Classical Preprocessing: One-time classical preprocessing is required for QRAM data structure construction and block-encoding parameter calculation.

Trade-offs and Limitations

Depth vs. Width: Quantum acceleration is most effective for wide, shallow networks due to exponential scaling in circuit depth with the number of non-linear layers.
QRAM Feasibility: The strongest speedups require QRAM; practical deployment depends on advances in quantum memory technology.
Dequantization: The final full-rank linear layer prevents known classical dequantization techniques from matching quantum speedups, but architectures without this layer may be dequantizable.

Implications and Future Directions

Theoretical implications include the demonstration that coherent quantum implementations of classical deep learning architectures are possible, with provable complexity guarantees. Practically, the framework enables quantum acceleration of inference for large-scale neural networks, contingent on QRAM feasibility.
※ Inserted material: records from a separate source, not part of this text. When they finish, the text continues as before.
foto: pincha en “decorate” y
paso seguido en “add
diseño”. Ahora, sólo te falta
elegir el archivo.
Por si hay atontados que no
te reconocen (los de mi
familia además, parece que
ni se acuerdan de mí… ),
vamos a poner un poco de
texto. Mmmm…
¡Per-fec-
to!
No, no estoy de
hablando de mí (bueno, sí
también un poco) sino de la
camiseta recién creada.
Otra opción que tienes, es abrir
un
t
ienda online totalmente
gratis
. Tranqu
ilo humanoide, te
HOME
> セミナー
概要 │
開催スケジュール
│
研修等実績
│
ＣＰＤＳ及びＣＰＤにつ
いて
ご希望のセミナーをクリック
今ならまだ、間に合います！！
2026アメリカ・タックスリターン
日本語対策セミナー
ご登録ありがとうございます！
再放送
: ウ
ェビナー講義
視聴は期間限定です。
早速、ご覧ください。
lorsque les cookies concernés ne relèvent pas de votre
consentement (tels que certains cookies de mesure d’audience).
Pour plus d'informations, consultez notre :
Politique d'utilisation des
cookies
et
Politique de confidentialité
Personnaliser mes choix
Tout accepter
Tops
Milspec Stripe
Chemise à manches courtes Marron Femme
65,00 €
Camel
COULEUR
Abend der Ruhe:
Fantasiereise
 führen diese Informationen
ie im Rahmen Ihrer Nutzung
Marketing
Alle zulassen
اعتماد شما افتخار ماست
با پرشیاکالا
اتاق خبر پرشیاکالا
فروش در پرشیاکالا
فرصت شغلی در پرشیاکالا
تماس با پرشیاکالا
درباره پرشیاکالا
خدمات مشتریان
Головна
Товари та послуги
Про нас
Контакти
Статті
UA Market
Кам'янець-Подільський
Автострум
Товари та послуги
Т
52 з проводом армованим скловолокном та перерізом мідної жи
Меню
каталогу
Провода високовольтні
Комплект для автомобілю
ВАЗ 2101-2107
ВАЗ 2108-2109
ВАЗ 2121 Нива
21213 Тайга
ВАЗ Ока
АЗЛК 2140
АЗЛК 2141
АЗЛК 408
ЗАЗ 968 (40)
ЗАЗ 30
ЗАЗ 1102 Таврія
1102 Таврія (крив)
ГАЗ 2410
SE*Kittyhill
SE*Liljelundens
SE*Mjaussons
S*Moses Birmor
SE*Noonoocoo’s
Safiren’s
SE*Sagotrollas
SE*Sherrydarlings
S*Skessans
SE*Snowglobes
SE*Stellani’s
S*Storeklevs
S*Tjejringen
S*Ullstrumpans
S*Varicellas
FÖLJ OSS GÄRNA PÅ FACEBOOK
The techniques for norm preservation and modular vector encoding may inspire quantum-inspired classical algorithms.

Future research directions include:

Passive QRAM Realization: Engineering practically passive QRAM for scalable quantum machine learning.
Deep Architectures: Investigating whether sequences of non-linear transformations can be coherently enacted without exponential circuit depth.
Quantum-Inspired Algorithms: Translating norm-preservation and block-encoding techniques to efficient classical algorithms.
Scientific Computing Connections: Applying these quantum architectural blocks to quantum differential equation solvers and related domains.
Figure 4: Full-rank linear-pooling output block, enabling efficient quantum sampling from the final network output.

Conclusion

This work establishes a rigorous framework for accelerating inference in multilayer neural networks using quantum computers, providing the first fully coherent quantum implementations of classical architectures with non-linear activations and residual connections. The modular vector-encoding and block-encoding techniques enable efficient quantum arithmetic for deep learning, with explicit complexity guarantees under varying QRAM assumptions. The results highlight the importance of norm preservation and architectural design in quantum machine learning, and open avenues for both practical quantum deployment and quantum-inspired classical algorithm development.